Menanggapi sikap Sultan tersebut, Wakil Wali Kota Yogyakarta Heroe Poerwadi mengatakan segera menyiapkan sejumlah kebijakan untuk memantau kerumunan di Malioboro. "Kami sedang menyiapkan pembuatan barcode untuk pengunjung Malioboro," kata Heroe Poerwadi, Selasa 9 Juni 2020.
Sultan Hamengkubuwono X menyatakan penutupan destinasi wisata di Yogyakarta tak efektif cegah virus corona, karena sudah sepi pengunjung. Hal tersebut ia nyatakan usai menggelar rapat terkait wabah virus corona, dengan bupati dan walikota se-DIY di Ndalem Ageng, Kompleks Kepatihan, Yogyakarta, Kamis 19 Maret 2020. TEMPO/Pribadi Wicaksono
Barcode itu, menurut dia, berlaku bagi siapapun yang datang ke Malioboro. Mereka wajib memindai barcode tadi dan mengisi data diri. "Jadi akan terpantau siapa saja dan berapa banyak yang berkunjung," katanya. Di Yogyakarta, masa tanggap darurat Covid-19 masih berlangsung hingga 30 Juni 2020. Dalam periode itu, destinasi wisata seperti Malioboro bakal diawasi lebih ketat agar tak menjadi sumber penularan Covid-19.
Rencananya, sebelum masuk ke Malioboro, para pengunjung wajib memakai stiker barcode yang diberikan oleh Jogoboro atau petugas keamanan khusus kawasan Malioboro. Barcode itu tersambung ke sistem yang berisi identitas pemakai stiker tadi.

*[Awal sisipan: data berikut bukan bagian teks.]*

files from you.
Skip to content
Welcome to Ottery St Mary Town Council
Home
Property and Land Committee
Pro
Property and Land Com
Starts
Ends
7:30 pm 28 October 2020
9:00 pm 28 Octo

Sembari menyiapkan sistem barcode, pemerintah Kota Yogyakarta menerjunkan sekitar 150 petugas Satuan Polisi Pamong Praja (Satpol PP) untuk memonitor kawasan seputar Tugu Yogyakata, Malioboro, Titik Nol Kilometer, sampai Alun-alun Utara. Petugas akan membubarkan jika ada kerumunan di sana.
Beberapa pedagang kaki lima atau PKL di Malioboro Yogyakarta mulai menggelar kembali dagangan mereka pada Rabu, 3 Juni 2020. Suda dua bulan lebih para pedagang tak berjualan karena pandemi Covid-19. TEMPO | Pribadi Wicaksono
"Kami akan tindak tegas masyarakat yang masih membandel berkerumun dan tidak memakai masker karena saat ini Yogyakarta belum dalam keadaan new normal," ujar Heroe yang juga Ketua Gugus Tugas Penanganan Covid-19 Kota Yogya. "Jika masih ada yang tidak patuh, kami akan menyuruhnya pulang."
DPRD DI Yogyakarta juga mulai membahas revisi peraturan daerah tentang keamanan dan ketertiban umum untuk menegakkan protokol Covid-19. Dalam revisi peraturan itu akan memuat sejumlah pasal tambahan, termasuk sanksi bagi pelanggar.
Wakil Ketua DPRD DI Yogyakarta, Huda Tri Yudiana memperkirakan dalam sebulan ke depan revisi tersebut bisa disahkan. Lantaran belum adanya aturan yang memuat sanksi tegas bagi pelanggar protokol Covid-19, menurut Huda, saat ini petugas Satpol PP atau aparat penegak hukum tak bisa berbuat banyak ketika ada orang yang melanggar protokol Covid-19.